• **Goal of the exercise**
Return only the lines below starting at the line containing "Lassa Fever Hotspots: Authorities" and ending at the line containing "Whether or not you attend each week is", both included, exactly as they are and with no pictures.

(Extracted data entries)
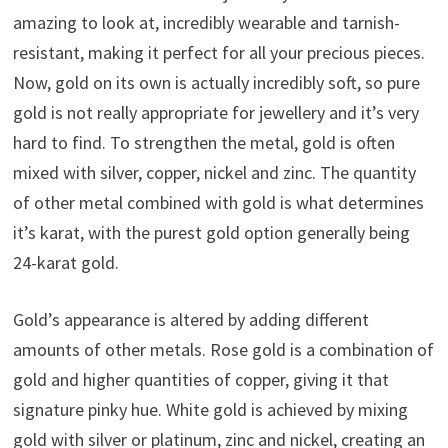
amazing to look at, incredibly wearable and tarnish-
resistant, making it perfect for all your precious pieces.
Now, gold on its own is actually incredibly soft, so pure
gold is not really appropriate for jewellery and it’s very
hard to find. To strengthen the metal, gold is often
mixed with silver, copper, nickel and zinc. The quantity
of other metal combined with gold is what determines
it’s karat, with the purest gold option generally being
24-karat gold.
Gold’s appearance is altered by adding different
amounts of other metals. Rose gold is a combination of
gold and higher quantities of copper, giving it that
signature pinky hue. White gold is achieved by mixing
gold with silver or platinum, zinc and nickel, creating an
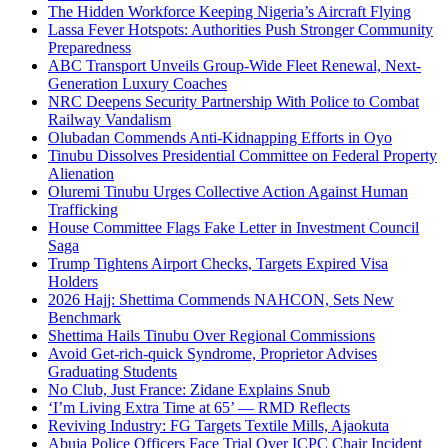
The Hidden Workforce Keeping Nigeria’s Aircraft Flying
Lassa Fever Hotspots: Authorities Push Stronger Community
Preparedness
ABC Transport Unveils Group-Wide Fleet Renewal, Next-
Generation Luxury Coaches
NRC Deepens Security Partnership With Police to Combat
Railway Vandalism
Olubadan Commends Anti-Kidnapping Efforts in Oyo
Tinubu Dissolves Presidential Committee on Federal Property
Alienation
Oluremi Tinubu Urges Collective Action Against Human
Trafficking
House Committee Flags Fake Letter in Investment Council
Saga
Trump Tightens Airport Checks, Targets Expired Visa
Holders
2026 Hajj: Shettima Commends NAHCON, Sets New
Benchmark
Shettima Hails Tinubu Over Regional Commissions
Avoid Get-rich-quick Syndrome, Proprietor Advises
Graduating Students
No Club, Just France: Zidane Explains Snub
‘I’m Living Extra Time at 65’ — RMD Reflects
Reviving Industry: FG Targets Textile Mills, Ajaokuta
Abuja Police Officers Face Trial Over ICPC Chair Incident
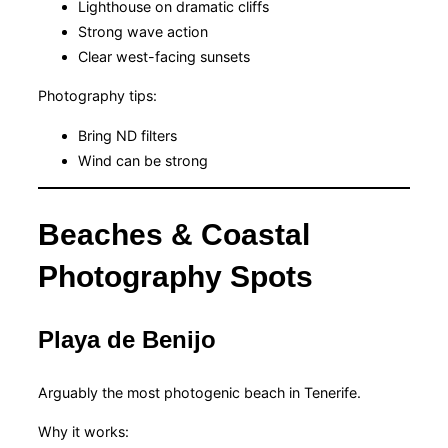
Lighthouse on dramatic cliffs
Strong wave action
Clear west-facing sunsets
Photography tips:
Bring ND filters
Wind can be strong
Beaches & Coastal
Photography Spots
Playa de Benijo
Arguably the most photogenic beach in Tenerife.
Why it works:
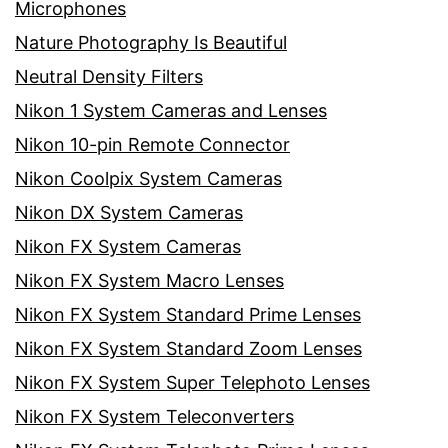
Microphones
Nature Photography Is Beautiful
Neutral Density Filters
Nikon 1 System Cameras and Lenses
Nikon 10-pin Remote Connector
Nikon Coolpix System Cameras
Nikon DX System Cameras
Nikon FX System Cameras
Nikon FX System Macro Lenses
Nikon FX System Standard Prime Lenses
Nikon FX System Standard Zoom Lenses
Nikon FX System Super Telephoto Lenses
Nikon FX System Teleconverters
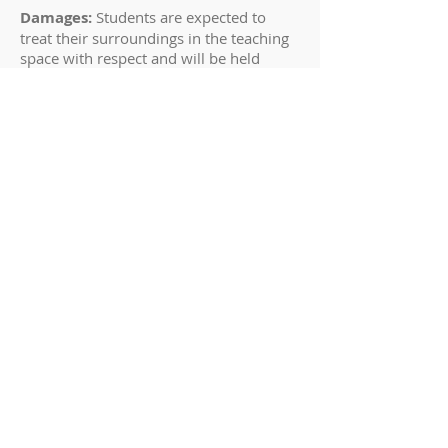
Damages:
Students are expected to
treat their surroundings in the teaching
space with respect and will be held
responsible for any damage they may
cause to musical items (including but
not limited to instruments, reeds),
furnishings of the room, and to either
piano (including but not limited to the
piano benches, pedals, and finish)
requiring repairs will be charged to the
student. Students, parents and their
guests will remain inside the teaching
space at all times.
TUITION
Tuition is based on enrollment, not
attendance. Tuition is charged to
RESERVE time on my weekly schedule.
Whether or not you attend each week is
up to you. If you cannot attend, you will
miss the benefit of that lesson.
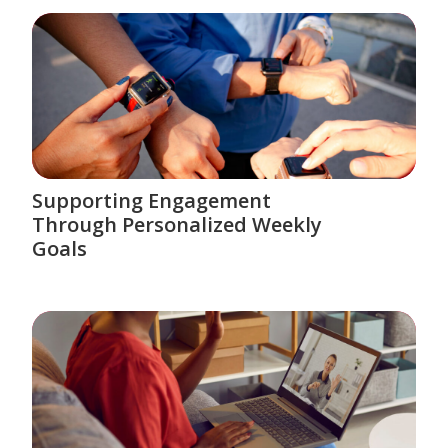
Supporting Engagement
Through Personalized Weekly
Goals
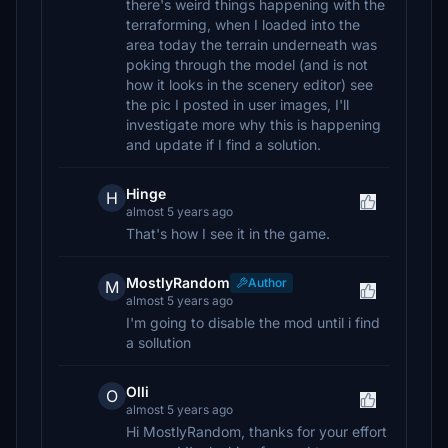
there's weird things happening with the
terraforming, when I loaded into the
area today the terrain underneath was
poking through the model (and is not
how it looks in the scenery editor) see
the pic I posted in user images, I'll
investigate more why this is happening
and update if I find a solution.
Hinge
H
almost 5 years ago
That's how I see it in the game.
MostlyRandom
Author
M
almost 5 years ago
I'm going to disable the mod until i find
a sollution
Olli
O
almost 5 years ago
Hi MostlyRandom, thanks for your effort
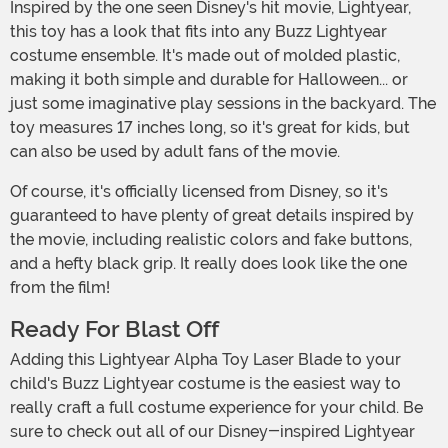
Inspired by the one seen Disney's hit movie, Lightyear,
this toy has a look that fits into any Buzz Lightyear
costume ensemble. It's made out of molded plastic,
making it both simple and durable for Halloween... or
just some imaginative play sessions in the backyard. The
toy measures 17 inches long, so it's great for kids, but
can also be used by adult fans of the movie.
Of course, it's officially licensed from Disney, so it's
guaranteed to have plenty of great details inspired by
the movie, including realistic colors and fake buttons,
and a hefty black grip. It really does look like the one
from the film!
Ready For Blast Off
Adding this Lightyear Alpha Toy Laser Blade to your
child's Buzz Lightyear costume is the easiest way to
really craft a full costume experience for your child. Be
sure to check out all of our Disney-inspired Lightyear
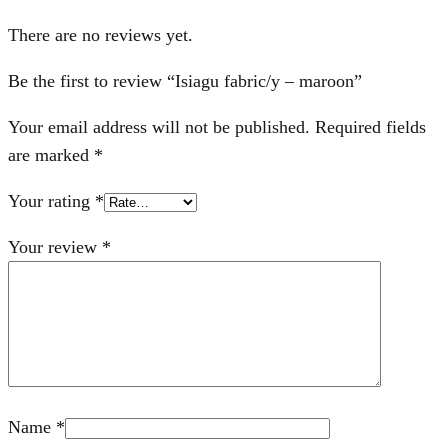
There are no reviews yet.
Be the first to review “Isiagu fabric/y – maroon”
Your email address will not be published.
Required fields
are marked
*
Your rating
*
Your review
*
Name
*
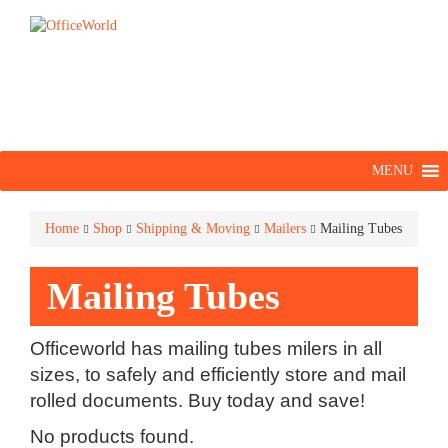
MENU
Home
Shop
Shipping & Moving
Mailers
Mailing Tubes
Mailing Tubes
Officeworld has mailing tubes milers in all
sizes, to safely and efficiently store and mail
rolled documents. Buy today and save!
No products found.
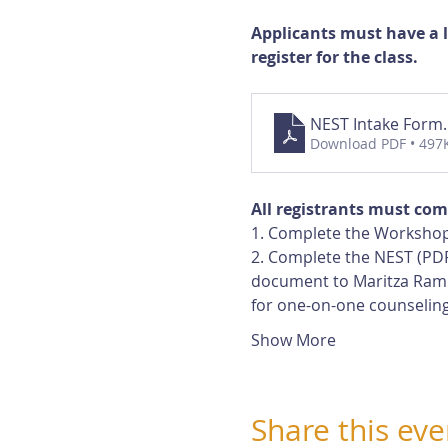
Applicants must have a 
register for the class.
NEST Intake Form
Download PDF • 497
All registrants must com
1. Complete the Workshop
2. Complete the NEST (PDF
document to Maritza Rami
for one-on-one counseling
Show More
Share this eve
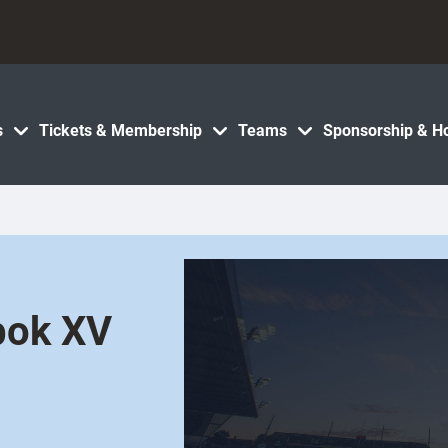
s
Tickets & Membership
Teams
Sponsorship & Ho
bok XV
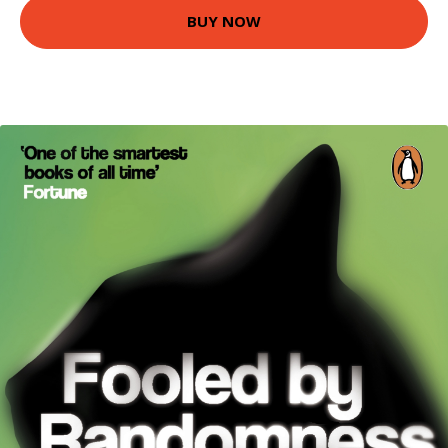
BUY NOW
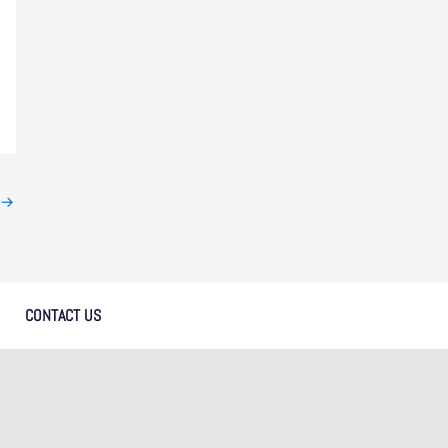
→
CONTACT US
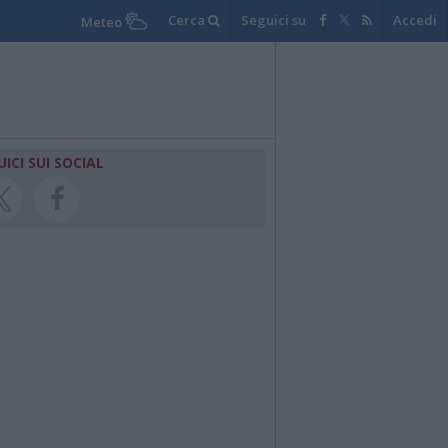
Cerca
Seguici su
Accedi
Meteo
UICI SUI SOCIAL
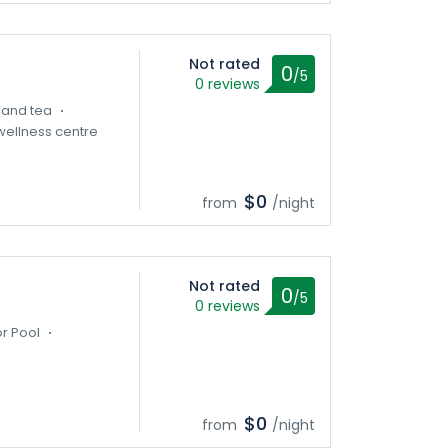
Not rated
0
/5
0 reviews
 and tea
ellness centre
$0
from
/night
Not rated
0
/5
0 reviews
r Pool
$0
from
/night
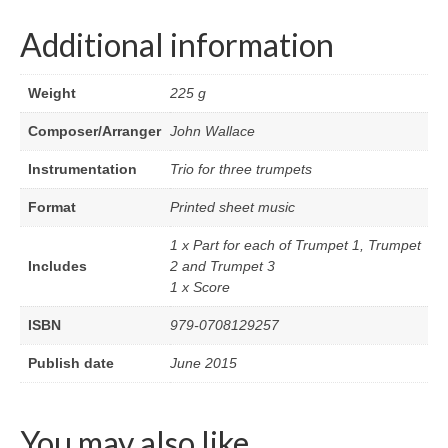
Additional information
Weight
225 g
Composer/Arranger
John Wallace
Instrumentation
Trio for three trumpets
Format
Printed sheet music
1 x Part for each of Trumpet 1, Trumpet
Includes
2 and Trumpet 3
1 x Score
ISBN
979-0708129257
Publish date
June 2015
You may also like…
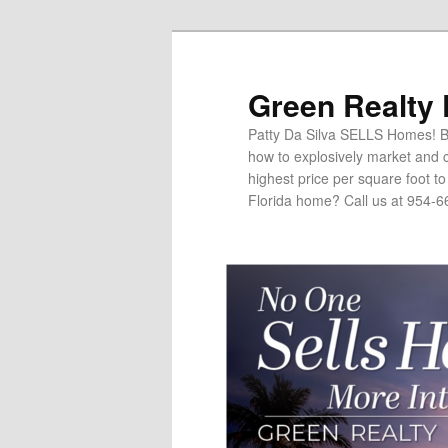
Green Realty
Patty Da Silva SELLS Homes! Br
how to explosively market and c
highest price per square foot t
Florida home? Call us at 954-6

• **Answer for this exercise**
Lassa Fever Hotspots: Authorities Push Stronger Community
Preparedness
ABC Transport Unveils Group-Wide Fleet Renewal, Next-
Generation Luxury Coaches
NRC Deepens Security Partnership With Police to Combat
Railway Vandalism
Olubadan Commends Anti-Kidnapping Efforts in Oyo
Tinubu Dissolves Presidential Committee on Federal Property
Alienation
Oluremi Tinubu Urges Collective Action Against Human
Trafficking
House Committee Flags Fake Letter in Investment Council
Saga
Trump Tightens Airport Checks, Targets Expired Visa
Holders
2026 Hajj: Shettima Commends NAHCON, Sets New
Benchmark
Shettima Hails Tinubu Over Regional Commissions
Avoid Get-rich-quick Syndrome, Proprietor Advises
Graduating Students
No Club, Just France: Zidane Explains Snub
‘I’m Living Extra Time at 65’ — RMD Reflects
Reviving Industry: FG Targets Textile Mills, Ajaokuta
Abuja Police Officers Face Trial Over ICPC Chair Incident
Lighthouse on dramatic cliffs
Strong wave action
Clear west-facing sunsets
Photography tips:
Bring ND filters
Wind can be strong
Beaches & Coastal
Photography Spots
Playa de Benijo
Arguably the most photogenic beach in Tenerife.
Why it works:
Microphones
Nature Photography Is Beautiful
Neutral Density Filters
Nikon 1 System Cameras and Lenses
Nikon 10-pin Remote Connector
Nikon Coolpix System Cameras
Nikon DX System Cameras
Nikon FX System Cameras
Nikon FX System Macro Lenses
Nikon FX System Standard Prime Lenses
Nikon FX System Standard Zoom Lenses
Nikon FX System Super Telephoto Lenses
Nikon FX System Teleconverters
Damages:
Students are expected to
treat their surroundings in the teaching
space with respect and will be held
responsible for any damage they may
cause to musical items (including but
not limited to instruments, reeds),
furnishings of the room, and to either
piano (including but not limited to the
piano benches, pedals, and finish)
requiring repairs will be charged to the
student. Students, parents and their
guests will remain inside the teaching
space at all times.
TUITION
Tuition is based on enrollment, not
attendance. Tuition is charged to
RESERVE time on my weekly schedule.
Whether or not you attend each week is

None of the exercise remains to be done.